Do that right now smile big and softly say “Ahh”
Sounds pretty lustful right?
The teacher chuckels to herself and says “Okay, even bigger next time I point at you Sierra”
So I think okay bigger, I can do that!
She points at me – I cock my shoulders again because I think lustful women move their shoulders.. and even louder do an UNNNNYAAAA and sorta of throw my hand in the air — she laughs louder this time and says no haha be lustful touch your body and she feels up the side of her body and I try to imitate her with a deeper voice “ANUOOOWOO”  followed by weird hip movements and everyone chuckles– she continues the game each time pointing and chuckling at me.
That being said I know that Oxygen will be calling me soon to play a part in their new desperate housewives esque show “Dirty Maids”
——————————————————————————————————————————-
I ride my bike here a lot because work is close and parking/ traffic is such a hassle.
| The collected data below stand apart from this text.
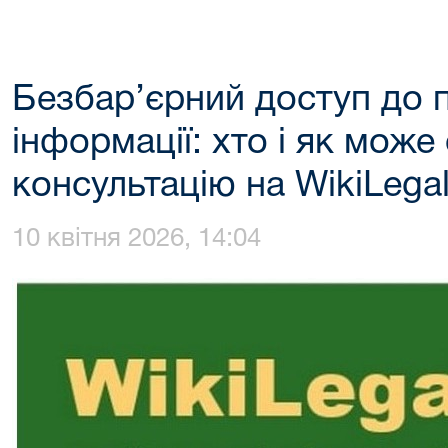
Безбар’єрний доступ до 
інформації: хто і як мож
консультацію на WikiLega
10 квітня 2026, 14:04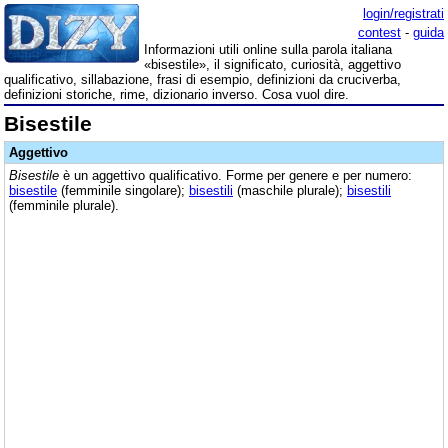
login/registrati
contest
-
guida
Informazioni utili online sulla parola italiana
«bisestile», il significato, curiosità, aggettivo
qualificativo, sillabazione, frasi di esempio, definizioni da cruciverba,
definizioni storiche, rime, dizionario inverso. Cosa vuol dire.
Bisestile
Aggettivo
Bisestile
è un aggettivo qualificativo. Forme per genere e per numero:
bisestile
(femminile singolare);
bisestili
(maschile plurale);
bisestili
(femminile plurale).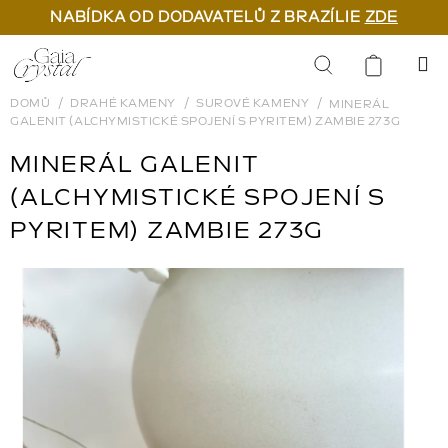
NABÍDKA OD DODAVATELŮ Z BRAZÍLIE
ZDE
Přejít
na
Hledat
obsah
DOMŮ
DRAHÉ KAMENY
SUROVÉ KAMENY
MINERÁL
GALENIT (ALCHYMISTICKÉ SPOJENÍ S PYRITEM) ZAMBIE 273G
MINERÁL GALENIT
(ALCHYMISTICKÉ SPOJENÍ S
PYRITEM) ZAMBIE 273G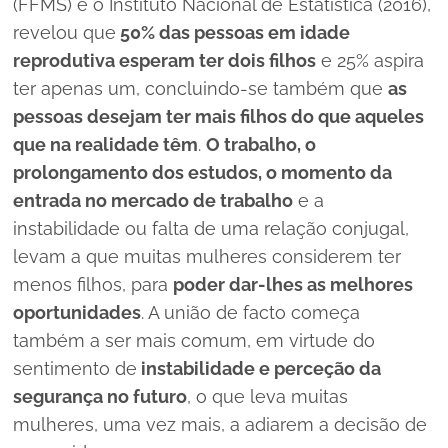
(FFMS) e o Instituto Nacional de Estatística (2016),
revelou que
50% das pessoas em idade
reprodutiva esperam ter dois filhos
e 25% aspira
ter apenas um, concluindo-se também que
as
pessoas desejam ter mais filhos do que aqueles
que na realidade têm
.
O trabalho, o
prolongamento dos estudos, o momento da
entrada no mercado de trabalho
e a
instabilidade ou falta de uma relação conjugal,
levam a que muitas mulheres considerem ter
menos filhos, para
poder dar-lhes as melhores
oportunidades
. A união de facto começa
também a ser mais comum, em virtude do
sentimento de
instabilidade e perceção da
segurança no futuro
, o que leva muitas
mulheres, uma vez mais, a adiarem a decisão de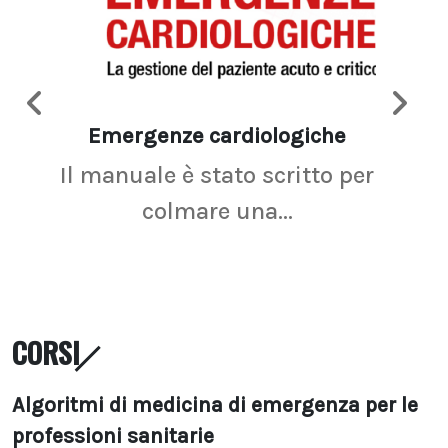
Emergenze cardiologiche
Ima
Il manuale è stato scritto per
La r
colmare una...
CORSI
Algoritmi di medicina di emergenza per le
professioni sanitarie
When I ride my bike I get a lot of my contemplation out- I feel like a lot of the times I just think, think, think, think.
What am I doing here?
My legs hurt!
Could I live here?
I couldn’t live here!
Well, maybe
Its hot
Please don’t hit me car, please don’t hit me..
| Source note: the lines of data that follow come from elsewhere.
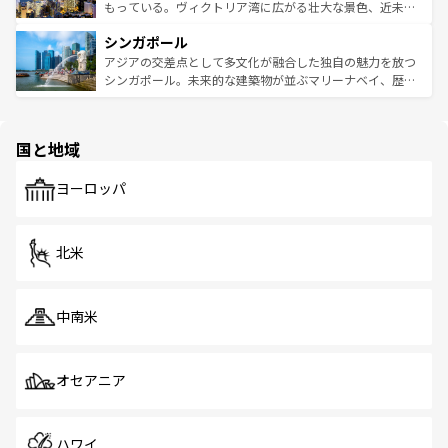
が旅行者を迎えてくれるので、きっと忘れられない旅にな
いビーチでリゾート気分を楽しむことができる。タイ料理
もっている。ヴィクトリア湾に広がる壮大な景色、近未来
るはずだ。 なお、新着のベトナム情報は
コンテンツ一覧
を
は世界的に有名で、屋台から高級レストランまで味覚を刺
的なアートスポット、そして歴史と現代が融合した町並
参照してほしい。
シンガポール
激する。気候は一年中温暖で、どの季節にも異なる楽しみ
み、どこを訪れても感動するはず。観光スポットが密集し
が待っている。親しみやすいタイの人々、仏教を中心とし
ており、効率よく見どころを回れるのも魅力。息をのむよ
アジアの交差点として多文化が融合した独自の魅力を放つ
た文化、そして多様な観光資源が、訪れる旅人を魅了し続
うな絶景から文化的な体験まで、香港を存分に楽しみ尽く
シンガポール。未来的な建築物が並ぶマリーナベイ、歴史
ける。 なお、新着のタイ情報は
コンテンツ一覧
を参照して
そう。 なお、新着の香港情報は
コンテンツ一覧
を参照して
と伝統を感じられるエスニックタウン、多数の緑豊かな公
ほしい。
ほしい。
園や自然保護区など、自然が調和した近代的な景観と文化
の多様性あふれるカラフルな町は、どこを歩いても新しい
国と地域
発見がある。さらに、治安のよさや充実した公共交通機関
も、旅行者にとっては魅力的なポイント。グルメも豊富
で、ホーカーズは地元の風情を楽しめる外せないスポット
ヨーロッパ
だ。訪れる人を飽きさせないシンガポールで、多様な魅力
を体感しよう。 なお、新着のシンガポール情報は
コンテン
ツ一覧
を参照してほしい。
北米
中南米
オセアニア
ハワイ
HAHA no stopping at stop signs for this  biker
Gosh riding a bike is really cool
DON”T MAKE EYE CONTACT WITH THAT HOMELESS GUY
I really want coffee
What is my life?
Go faster this is sort of exercise
I should google bike laws
Mostly my thoughts come and go but sometimes I get to really thinking.. Today,  I was thinking about how the people in my Groundlings class and I got together after class. We have had 4 classes together but today was the first time we got together outside of class. They posed for a picture that I snapchatted to some of my friends in Oklahoma. I told them I have to show my friends back home that I HAVE FRIENDS HERE. They laughed, on my bike rode home I was thinking how weird I was… how they hopefully weren’t freaked out by me… and then it reminded me of how I did the same thing to my friends in Edmond when I first moved, I have searched all forms of media and cannot find the picture but I remember it- and I remember telling my new Edmond friends (that I really JUST started hanging out with)  I needed to document my new friends to my old friends..  and thinking about that picture and how close I have become with the people in that picture makes me hopeful that history will repeat itself.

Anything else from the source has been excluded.